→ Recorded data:
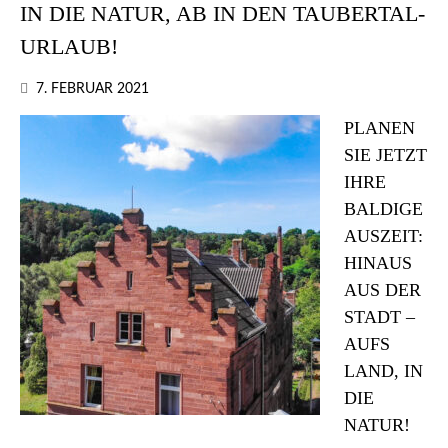
IN DIE NATUR, AB IN DEN TAUBERTAL-
URLAUB!
7. FEBRUAR 2021
PLANEN
SIE JETZT
IHRE
BALDIGE
AUSZEIT:
HINAUS
AUS DER
STADT –
AUFS
LAND, IN
DIE
NATUR!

→ What this task involves:
Now copy each line of the entries that mentions "NATUR".

→ Exercise answer:
IN DIE NATUR, AB IN DEN TAUBERTAL-
NATUR!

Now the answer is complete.